» PROBLEM DETAILS
From the line that contains "January 2021" to the last line of the records below, copy everything exactly, both ends included.

» SUPPLIED DATA
________________________________________
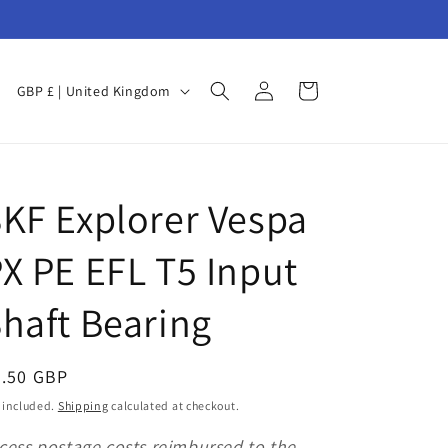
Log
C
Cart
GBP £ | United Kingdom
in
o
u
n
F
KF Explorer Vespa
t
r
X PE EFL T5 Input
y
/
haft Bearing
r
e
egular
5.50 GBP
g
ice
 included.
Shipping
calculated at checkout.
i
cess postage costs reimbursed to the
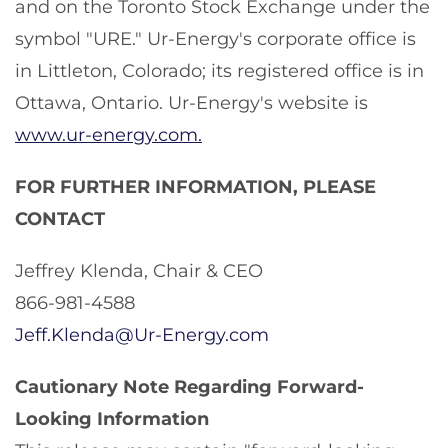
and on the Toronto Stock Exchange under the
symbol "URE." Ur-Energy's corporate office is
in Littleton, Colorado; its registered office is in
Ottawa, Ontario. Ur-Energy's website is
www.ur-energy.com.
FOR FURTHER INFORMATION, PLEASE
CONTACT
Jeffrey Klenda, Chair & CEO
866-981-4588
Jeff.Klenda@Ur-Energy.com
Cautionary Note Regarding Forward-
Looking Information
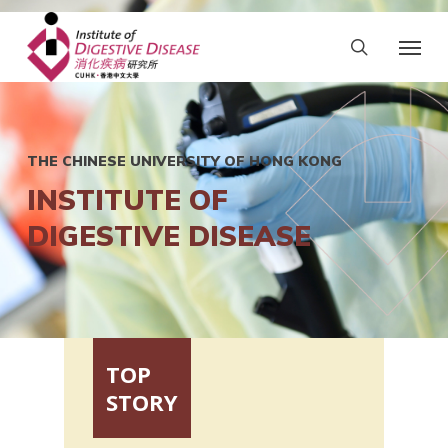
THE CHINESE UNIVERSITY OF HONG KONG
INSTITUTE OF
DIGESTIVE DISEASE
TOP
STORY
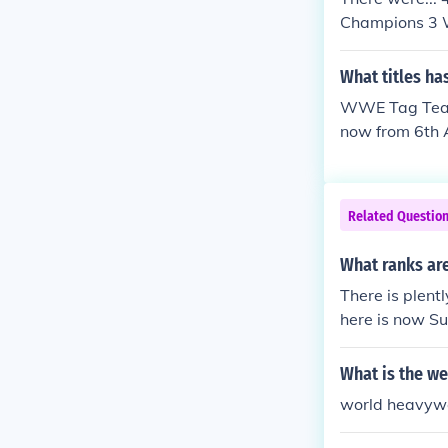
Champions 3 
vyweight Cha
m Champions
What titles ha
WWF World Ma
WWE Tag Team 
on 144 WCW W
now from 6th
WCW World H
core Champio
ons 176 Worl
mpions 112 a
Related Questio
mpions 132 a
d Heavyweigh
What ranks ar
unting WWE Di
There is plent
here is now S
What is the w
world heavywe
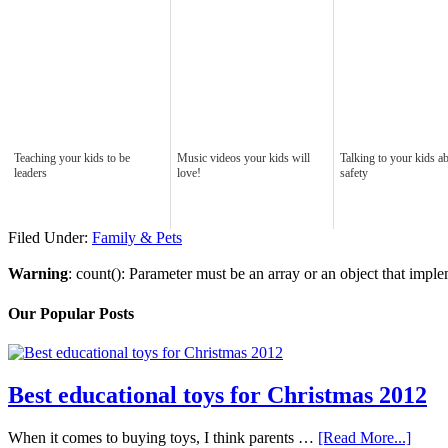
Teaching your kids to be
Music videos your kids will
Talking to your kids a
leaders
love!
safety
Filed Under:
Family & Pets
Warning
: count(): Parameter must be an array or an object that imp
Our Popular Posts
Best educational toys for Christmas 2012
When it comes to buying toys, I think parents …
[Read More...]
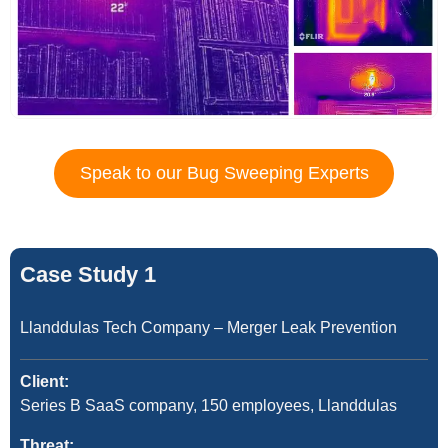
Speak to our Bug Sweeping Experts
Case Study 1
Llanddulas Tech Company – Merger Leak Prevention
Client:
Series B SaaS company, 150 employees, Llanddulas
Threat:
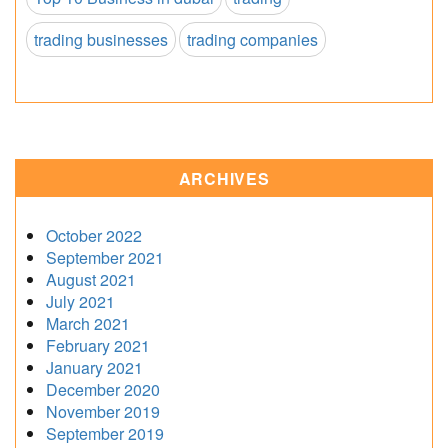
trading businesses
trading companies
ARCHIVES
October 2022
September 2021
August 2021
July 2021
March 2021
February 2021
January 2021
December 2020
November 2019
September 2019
________________________________________
» TASK RESPONSE
January 2021
December 2020
November 2019
September 2019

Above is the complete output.